On conte qu’un Barbare, nommé Rhœsacès, ayant fait défection au roi de Perse, était venu à Athènes avec de grandes richesses ; tourmenté par les délateurs, il se réfugia chez Cimon, et mit à la porte du vestibule deux coupes pleines, l’une de dariques[1] d’argent, l’autre de dariques d’or. Cimon sourit à cette vue, et demanda à Rhœsacès lequel il préférait d’avoir Cimon pour mercenaire ou pour ami. « Pour ami, dit-il. — Hé bien donc, répondit Cimon, remporte avec toi ton or et ton argent : devenu ton ami, je m’en servirai quand j’en aurai besoin. »
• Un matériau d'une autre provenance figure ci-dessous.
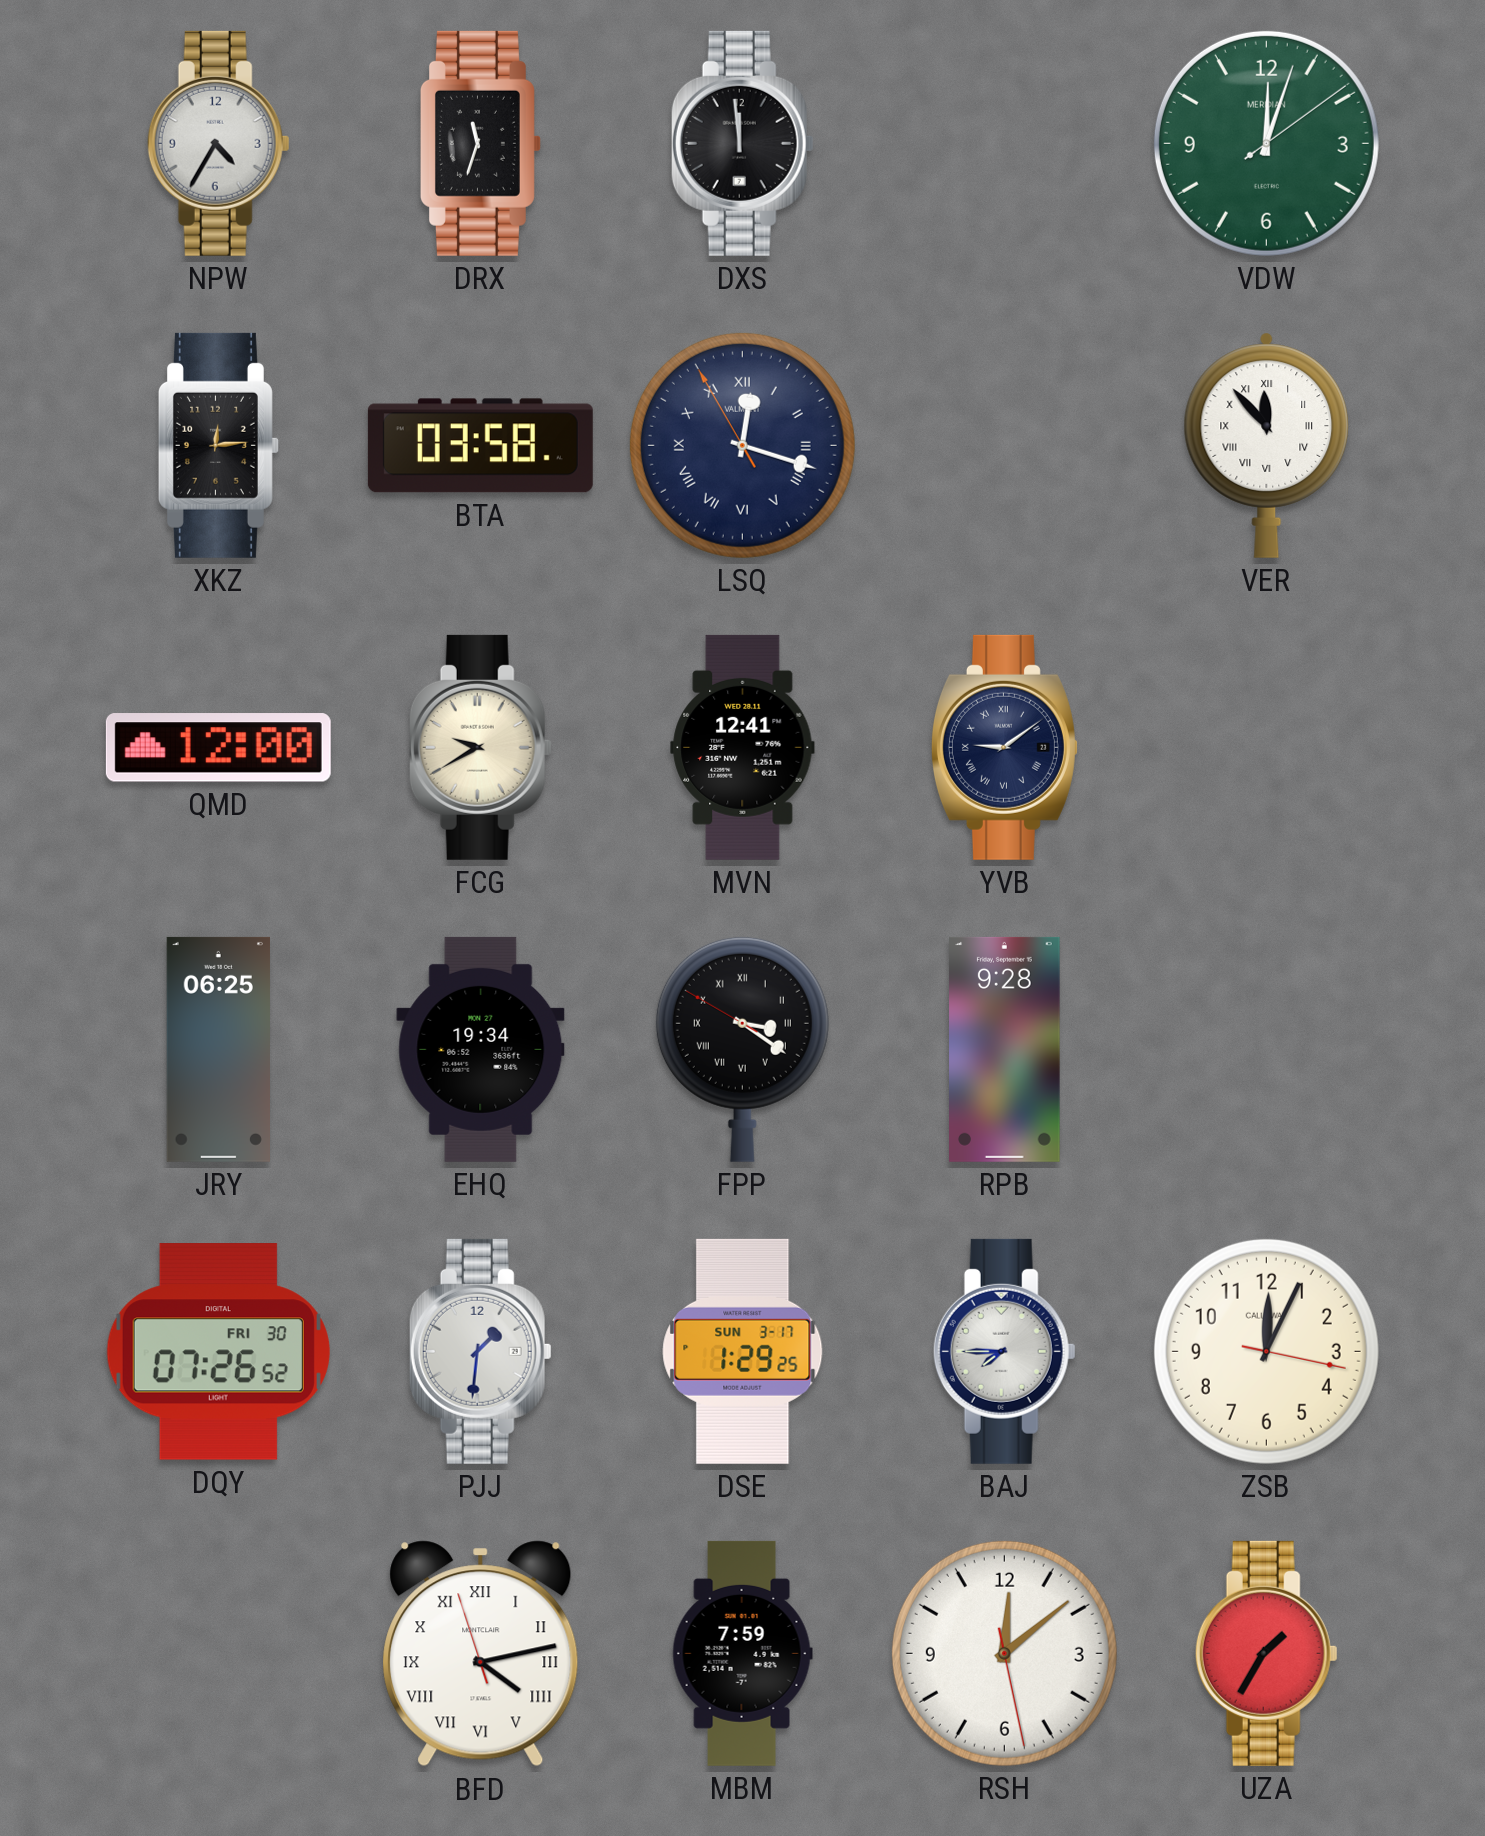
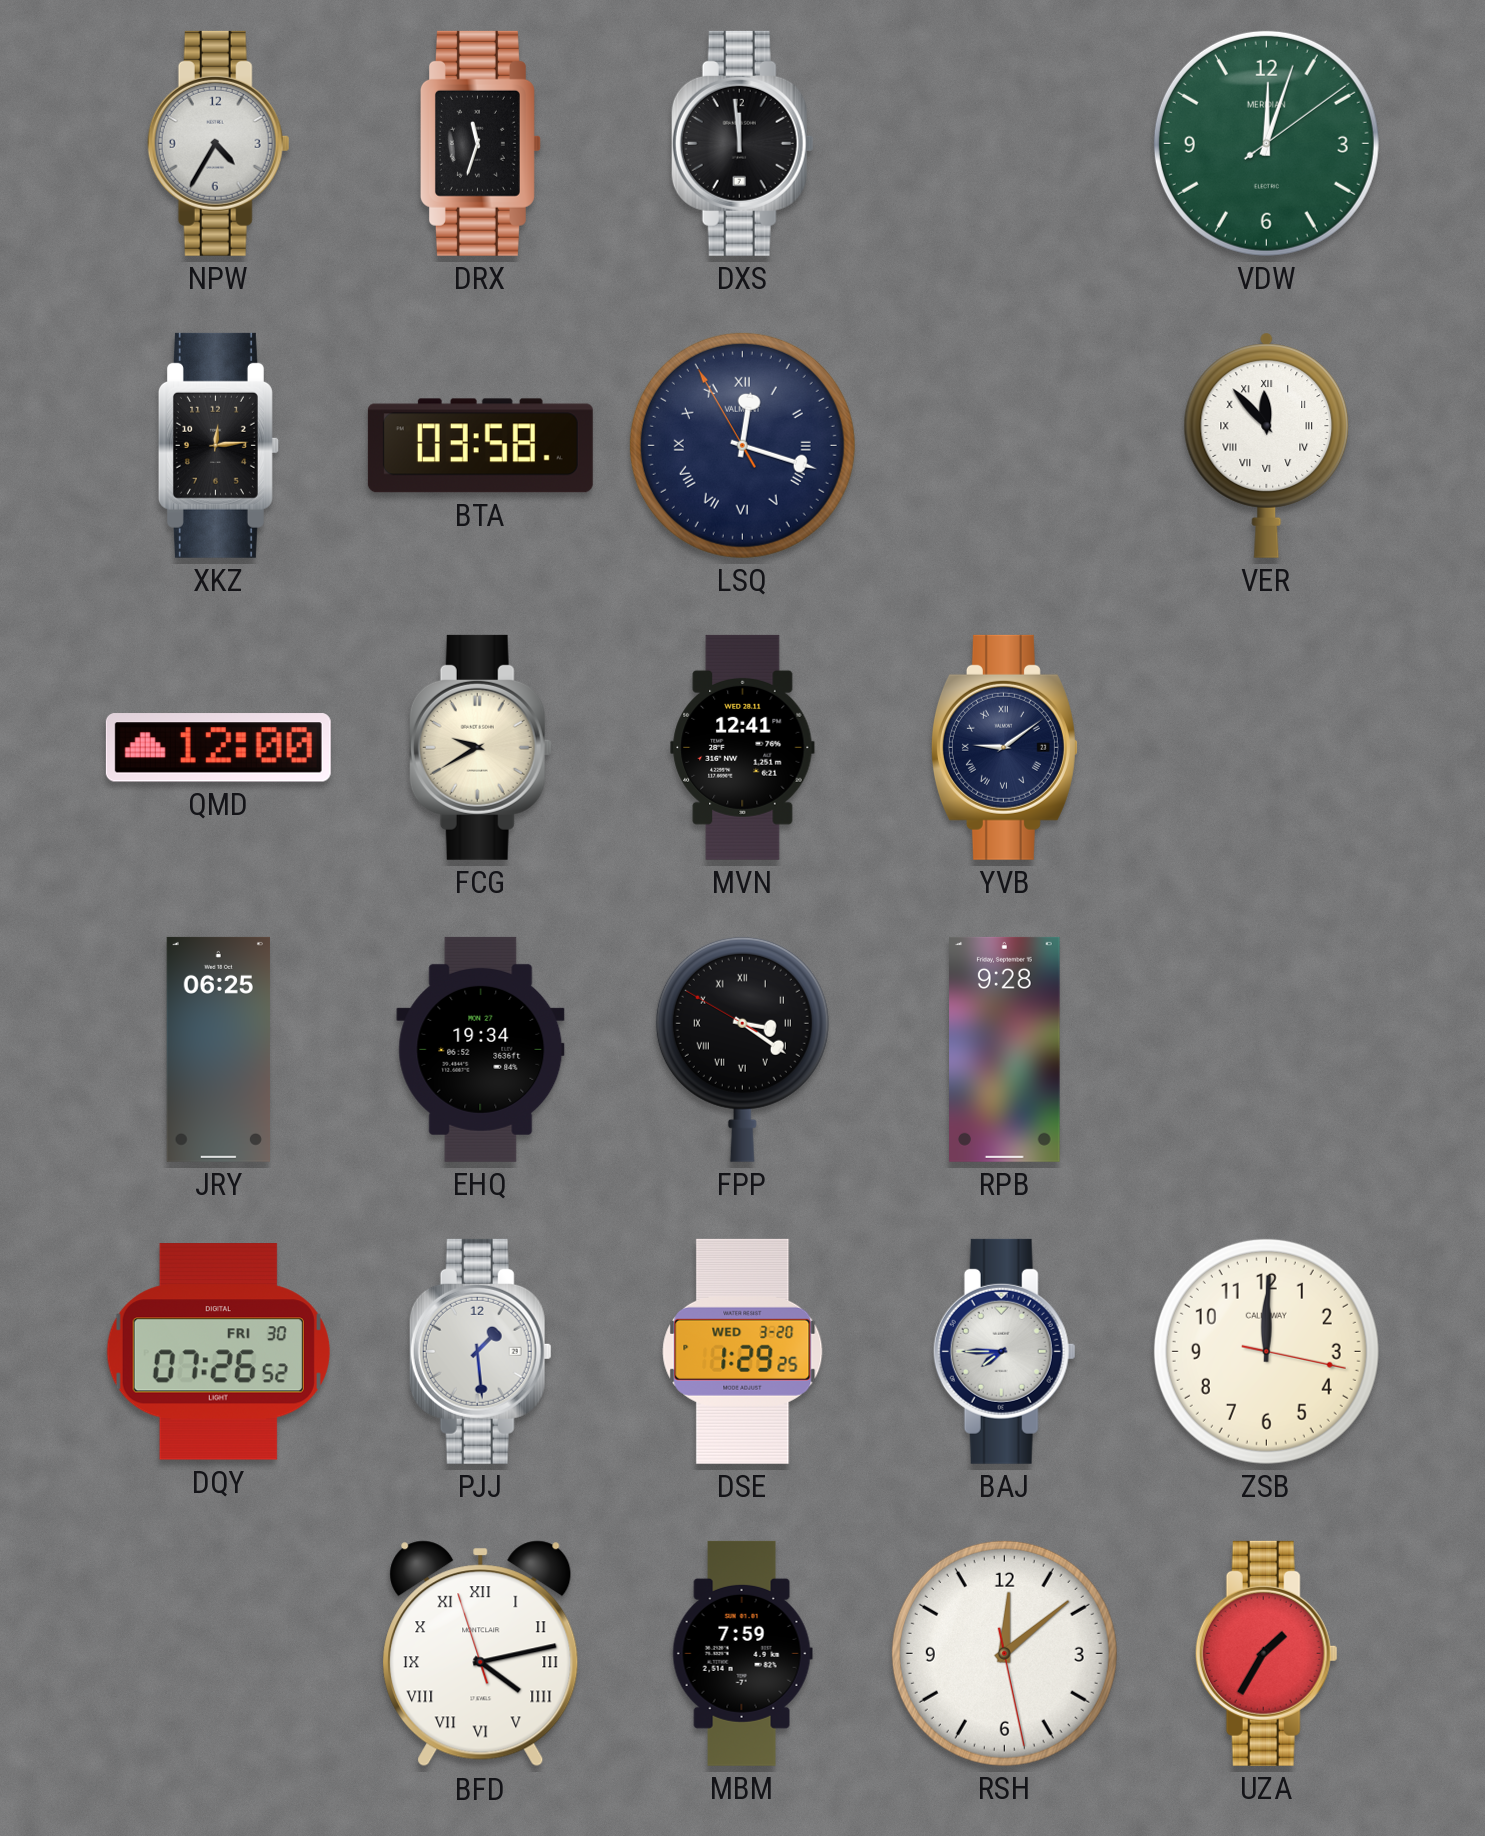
PJJ: 1:31 -> 1:29
DSE date: SUN 3-17 -> WED 3-20
ZSB: 12:04 -> 12:00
Les alliés se bornaient à payer les taxes qu’on leur avait imposées, et ne fournissaient plus leur contingent d’hommes et de navires. Fatigués de tant d’expéditions, et jugeant la guerre inutile depuis que les Barbares s’étaient retirés et ne venaient plus les troubler, ils n’avaient d’autre désir que de cultiver leurs terres et de vivre en repos ; ils n’équipaient plus de vaisseaux, ils n’envoyaient plus de soldats. Les autres généraux des Athéniens les contraignaient à exécuter les traités ; ils traînaient devant les tribunaux ceux qui n’obéissaient

  1. Pièces de monnaies dont il a été déjà fait mention ailleurs.